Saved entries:
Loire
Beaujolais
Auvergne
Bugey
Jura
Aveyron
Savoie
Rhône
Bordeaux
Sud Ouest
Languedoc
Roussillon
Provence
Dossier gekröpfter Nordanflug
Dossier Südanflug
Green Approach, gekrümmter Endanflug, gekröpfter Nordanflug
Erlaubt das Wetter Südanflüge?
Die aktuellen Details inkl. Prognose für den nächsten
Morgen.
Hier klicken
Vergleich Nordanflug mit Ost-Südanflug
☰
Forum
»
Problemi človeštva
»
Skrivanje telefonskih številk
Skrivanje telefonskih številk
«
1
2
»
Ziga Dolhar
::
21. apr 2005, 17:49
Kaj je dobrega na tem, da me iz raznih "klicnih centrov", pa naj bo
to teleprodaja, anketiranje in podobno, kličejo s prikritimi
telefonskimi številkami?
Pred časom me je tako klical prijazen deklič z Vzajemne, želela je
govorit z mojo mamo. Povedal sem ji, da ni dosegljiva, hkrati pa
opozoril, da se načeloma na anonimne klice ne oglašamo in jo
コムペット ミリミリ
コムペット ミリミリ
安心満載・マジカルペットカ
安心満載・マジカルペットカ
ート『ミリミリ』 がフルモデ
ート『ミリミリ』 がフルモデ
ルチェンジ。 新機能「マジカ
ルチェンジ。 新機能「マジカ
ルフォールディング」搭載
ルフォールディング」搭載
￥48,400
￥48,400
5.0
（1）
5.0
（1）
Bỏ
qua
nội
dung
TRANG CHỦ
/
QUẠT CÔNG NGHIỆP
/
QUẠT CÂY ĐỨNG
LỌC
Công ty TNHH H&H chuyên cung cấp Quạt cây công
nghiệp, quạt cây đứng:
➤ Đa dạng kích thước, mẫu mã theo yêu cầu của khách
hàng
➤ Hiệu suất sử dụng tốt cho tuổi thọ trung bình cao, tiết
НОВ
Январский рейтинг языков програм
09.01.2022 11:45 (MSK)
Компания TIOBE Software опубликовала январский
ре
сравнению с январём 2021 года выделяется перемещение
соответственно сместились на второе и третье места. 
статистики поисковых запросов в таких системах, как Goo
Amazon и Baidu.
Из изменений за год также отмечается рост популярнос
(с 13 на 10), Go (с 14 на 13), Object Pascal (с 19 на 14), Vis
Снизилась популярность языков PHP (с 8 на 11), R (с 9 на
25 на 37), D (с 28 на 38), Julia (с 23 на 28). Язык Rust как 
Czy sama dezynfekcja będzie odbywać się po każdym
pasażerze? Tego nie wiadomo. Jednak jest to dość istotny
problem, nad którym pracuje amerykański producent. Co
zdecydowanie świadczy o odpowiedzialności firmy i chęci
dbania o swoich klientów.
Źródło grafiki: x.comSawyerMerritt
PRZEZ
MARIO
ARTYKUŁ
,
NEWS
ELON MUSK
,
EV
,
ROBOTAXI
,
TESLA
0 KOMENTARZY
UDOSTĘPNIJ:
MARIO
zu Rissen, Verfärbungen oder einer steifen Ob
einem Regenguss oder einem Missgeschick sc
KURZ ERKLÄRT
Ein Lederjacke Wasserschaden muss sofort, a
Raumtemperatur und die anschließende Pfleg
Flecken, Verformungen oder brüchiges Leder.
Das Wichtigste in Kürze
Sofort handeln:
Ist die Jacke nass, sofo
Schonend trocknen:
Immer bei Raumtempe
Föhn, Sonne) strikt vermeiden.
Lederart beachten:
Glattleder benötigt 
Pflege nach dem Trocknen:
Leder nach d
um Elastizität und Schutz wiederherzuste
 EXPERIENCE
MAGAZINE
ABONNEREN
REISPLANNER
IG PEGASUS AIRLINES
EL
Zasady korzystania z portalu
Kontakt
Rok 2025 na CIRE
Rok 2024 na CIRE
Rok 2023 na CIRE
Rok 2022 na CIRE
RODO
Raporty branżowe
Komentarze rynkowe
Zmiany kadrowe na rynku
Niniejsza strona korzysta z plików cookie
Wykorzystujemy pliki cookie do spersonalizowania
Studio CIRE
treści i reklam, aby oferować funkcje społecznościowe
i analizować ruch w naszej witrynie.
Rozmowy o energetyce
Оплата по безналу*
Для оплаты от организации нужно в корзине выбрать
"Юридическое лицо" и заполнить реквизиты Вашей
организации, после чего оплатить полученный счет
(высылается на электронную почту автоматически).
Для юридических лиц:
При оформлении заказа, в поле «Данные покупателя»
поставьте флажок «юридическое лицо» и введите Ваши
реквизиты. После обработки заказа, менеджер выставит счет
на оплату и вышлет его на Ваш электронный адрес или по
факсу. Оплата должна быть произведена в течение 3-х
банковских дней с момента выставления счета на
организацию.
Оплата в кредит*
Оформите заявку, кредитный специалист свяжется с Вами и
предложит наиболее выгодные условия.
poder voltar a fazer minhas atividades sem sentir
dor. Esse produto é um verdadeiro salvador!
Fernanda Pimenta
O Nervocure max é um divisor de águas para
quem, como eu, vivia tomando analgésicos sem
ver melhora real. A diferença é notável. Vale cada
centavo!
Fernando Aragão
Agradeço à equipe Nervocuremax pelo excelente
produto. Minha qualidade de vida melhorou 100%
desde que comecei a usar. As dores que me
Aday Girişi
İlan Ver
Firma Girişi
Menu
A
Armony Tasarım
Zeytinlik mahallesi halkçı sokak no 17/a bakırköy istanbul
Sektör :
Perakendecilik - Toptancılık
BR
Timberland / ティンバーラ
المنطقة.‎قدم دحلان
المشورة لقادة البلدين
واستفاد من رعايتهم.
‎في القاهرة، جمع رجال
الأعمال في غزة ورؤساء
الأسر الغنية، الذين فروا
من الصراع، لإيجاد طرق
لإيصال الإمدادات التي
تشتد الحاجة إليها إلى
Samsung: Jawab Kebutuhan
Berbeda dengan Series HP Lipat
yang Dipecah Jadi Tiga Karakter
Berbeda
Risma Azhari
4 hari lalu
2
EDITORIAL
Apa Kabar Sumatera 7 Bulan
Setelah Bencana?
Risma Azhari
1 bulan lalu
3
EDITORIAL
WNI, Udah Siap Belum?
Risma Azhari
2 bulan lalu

Exercise directions: All lines from the one containing "1 bulan lalu" through the last line of the data, both included, are to be retyped exactly, and no other line belongs in the answer.

Reply:
1 bulan lalu
3
EDITORIAL
WNI, Udah Siap Belum?
Risma Azhari
2 bulan lalu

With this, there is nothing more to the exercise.